### Exercise instructions
Copy every line of the data that contains the string "starp".
Data Start Marker
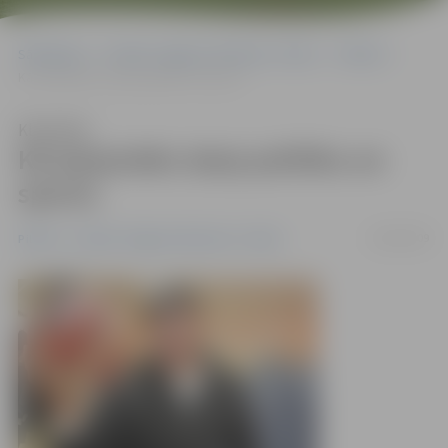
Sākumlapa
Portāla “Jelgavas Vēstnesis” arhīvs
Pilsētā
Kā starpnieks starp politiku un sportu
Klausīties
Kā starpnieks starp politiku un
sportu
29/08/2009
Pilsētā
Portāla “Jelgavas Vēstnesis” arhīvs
Data End Marker
### Your response
Kā starpnieks starp politiku un sportu
Kā starpnieks starp politiku un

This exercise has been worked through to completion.